Building the Marimba - page 4

Jeffrey La Favre - jlafavre@gmail.com

Photo below shows model of bass resonators for natural bars (C2 - A2). Model resonators were fabricated with poster board.

The bass resonators create a design challenge for a 5-octave instrument because the required tube length is greater than the distance from the bar to the floor. It is desirable to design the resonator with a straight tube, and in the past, a few bass marimbas were manufactured with the keyboard very high off the floor. However, this requires the player to stand on a platform, which is not desirable. The common instrument design solves the problem with a mitered tube. Typically, the bass resonators are mitered into a J-shape (five sections, each cut at 22.5 degrees, which results in a 45 degree angle at each miter). I have not been able to find any design guidance for mitering marimba resonators, but some literature on pipe organs suggests the following: 1) keep the number of miters to the minimum possible, 2) the first miter should be no less than 2/3 the total length from the open end. It seemed to me that it might be possible to make resonators in an L-shape (2 miters) rather than a J-shape (4 miters), in keeping with suggestion number one. And the model shown below demonstrates that it is possible to design a set of resonators with an L-shape for the natural bars. Suggestion number two cannot be met in all of the bass resonators because of the limiting height of the keyboard. Therefore, the best accommodation for suggestion number two is to run the tube down close to the floor.

Photo below shows model of bass resonators for sharp bars (C#2 - A#2). Designing the set of sharp resonators proved to be more complex. One of the criteria that I set for the design is that the tubes should not protrude outside the area defined by the frame (we would not want to have someone trip over a resonator while walking past the instrument - and in any case, the instrument already has a large footprint). The protrusion of the natural bar resonators over to the sharp side of the instrument limits the space available for fitting the sharp resonators. The most difficult problem was fitting the resonators for C#2 and D#2 (the two on the right in the photo). In order to keep these resonators within the boundary of the frame, and to keep them out of the way of the remaining 3 resonators, I found it necessary to create a tube with 3 miters. And as you can see, the first miter comes substantially before the 2/3 limit, but this can't be helped. In any case, the total design appears to be good for 10 of the 12 bass resonators. I must admit the the appearance of the sharp resonators is a bit funky, but I believe function should prevail over appearance.

Currently, the three tube sections for the E3 resonator are cut and ready for brazing (joining). A brazing rod formulated for aluminum will be used. Brazing of this resonator should be done this evening (2/23/04). Then I will test the resonator in place on the instrument to confirm the proper formula for tube length in an L design. Then I will continue fabricating the remaining 10 resonators.

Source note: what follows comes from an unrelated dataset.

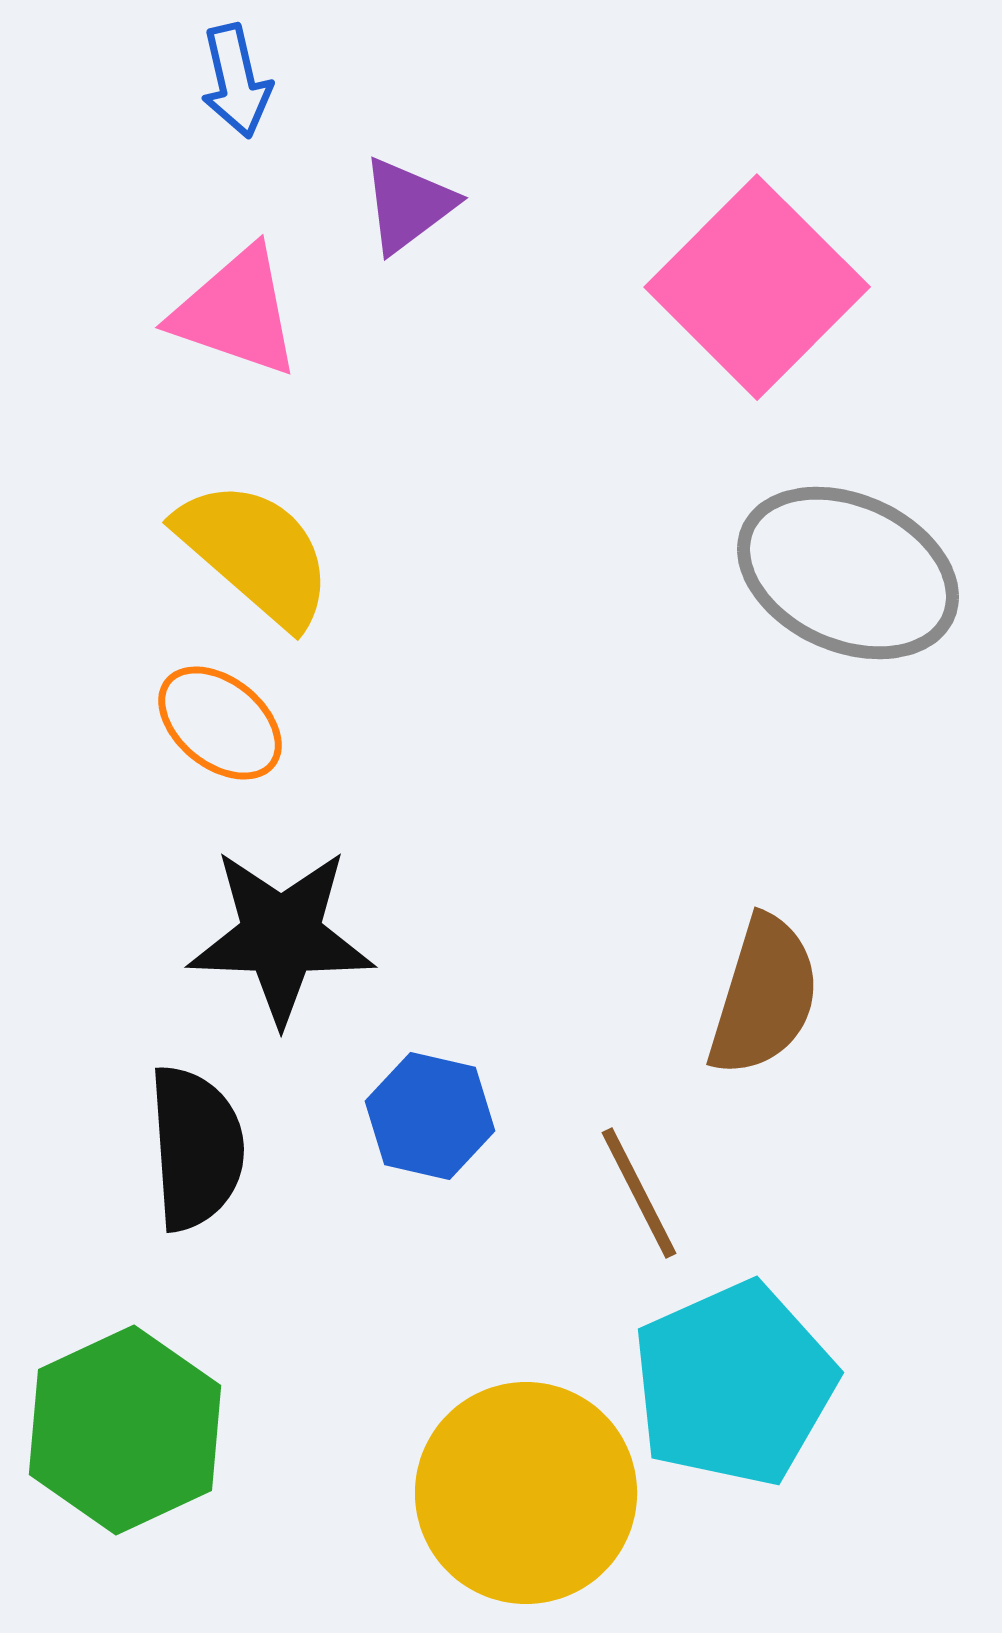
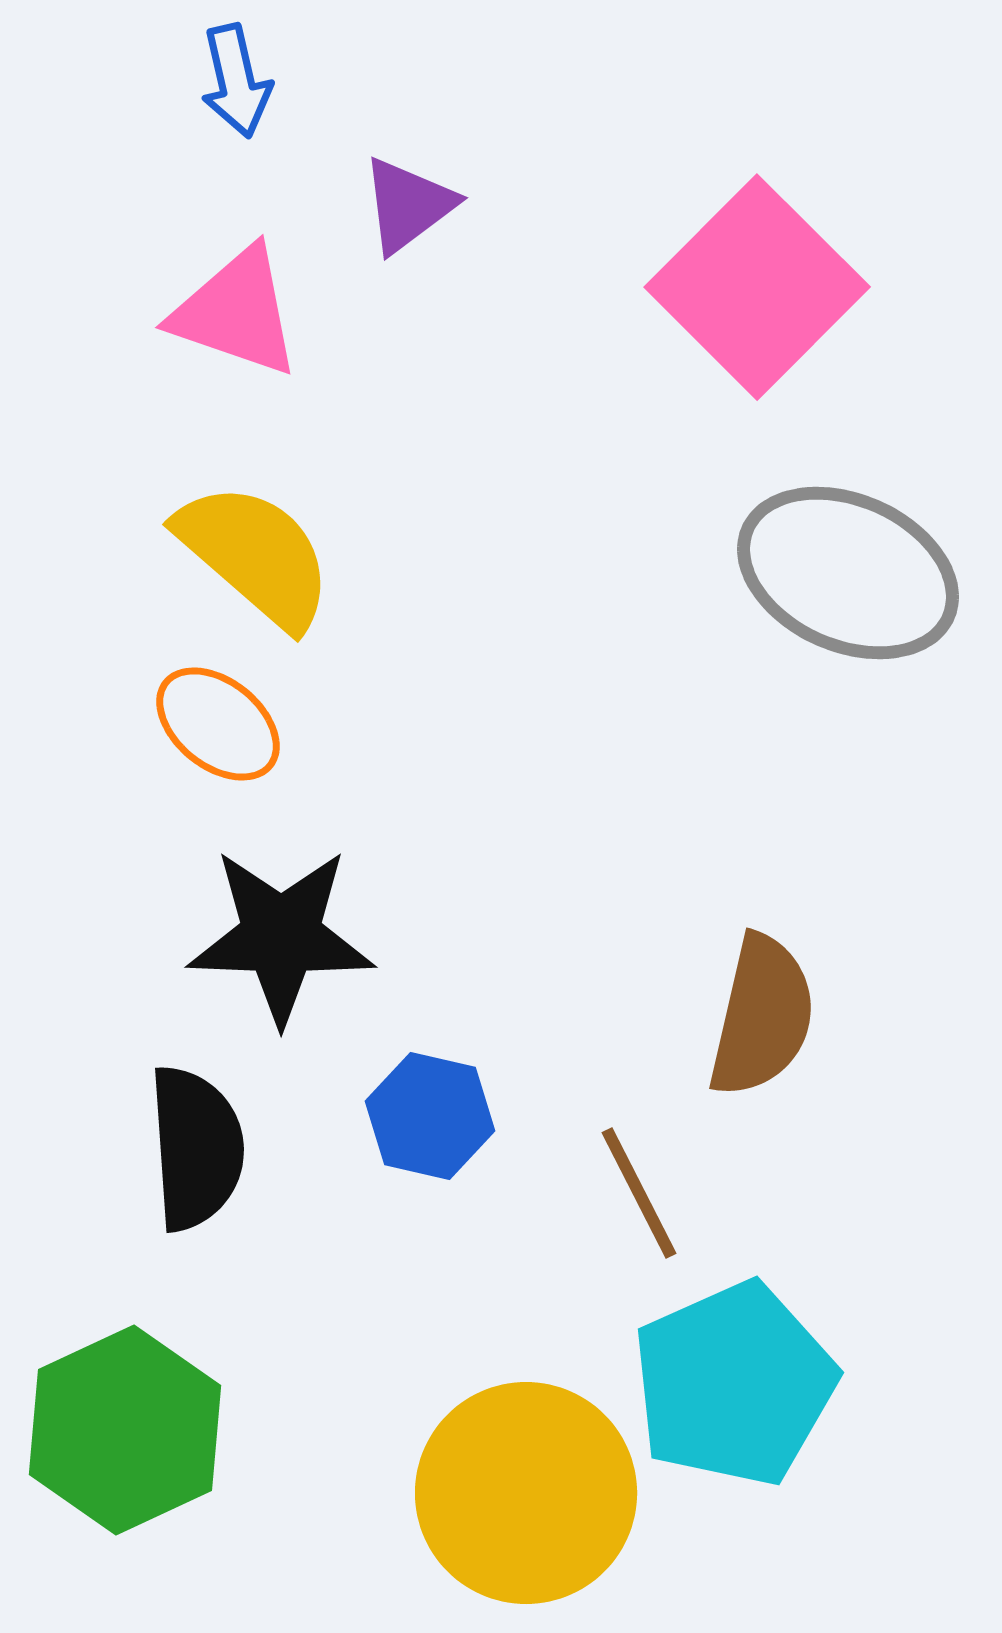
yellow semicircle: moved 2 px down
orange ellipse: moved 2 px left, 1 px down
brown semicircle: moved 2 px left, 20 px down; rotated 4 degrees counterclockwise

Jig used to hold bass resonator sections while brazing (photo below). Brazing rod used was HTS-2000. While the information supplied with the brazing rod suggested that a propane torch would work, I found that it did not produce enough heat for this application. A MAAP gas torch was obtained and found to work well. The first step is to bevel the tube edges at 45 degrees, which creates a v-groove at the joint. The groove provides a space for the brazing material to accumulate. The tube edges are "tinned" with brazing rod, rubbing the area with a stainless steel brush while the material is molten. This process promotes bonding of the brazing material to the aluminum. Then the tube sections are assembled into the jig and brazed together (but it is not as easy as it sounds). I have never been very good at welding or brazing, but after some practice, I managed to join the tubes in what seems to be a structurally sound (although not air tight) result. I had to learn how to keep the brazing material from draining through the joint. The trick is to heat on both sides of the joint, constantly moving back and forth just until the rod starts to melt when touched to the joint, then work along the joint quickly so that the brazing material stays put. Another problem was cracking of the joint. You have to develop a technique that does not result in quick changes in temperature of the tubing. I tried to make sure that a large area of the tubing was preheated with the torch, and to keep heating a little in the area of the joint after brazing to promote a slower decline in temp. Then examine the joint and if there is a crack, just do it over again.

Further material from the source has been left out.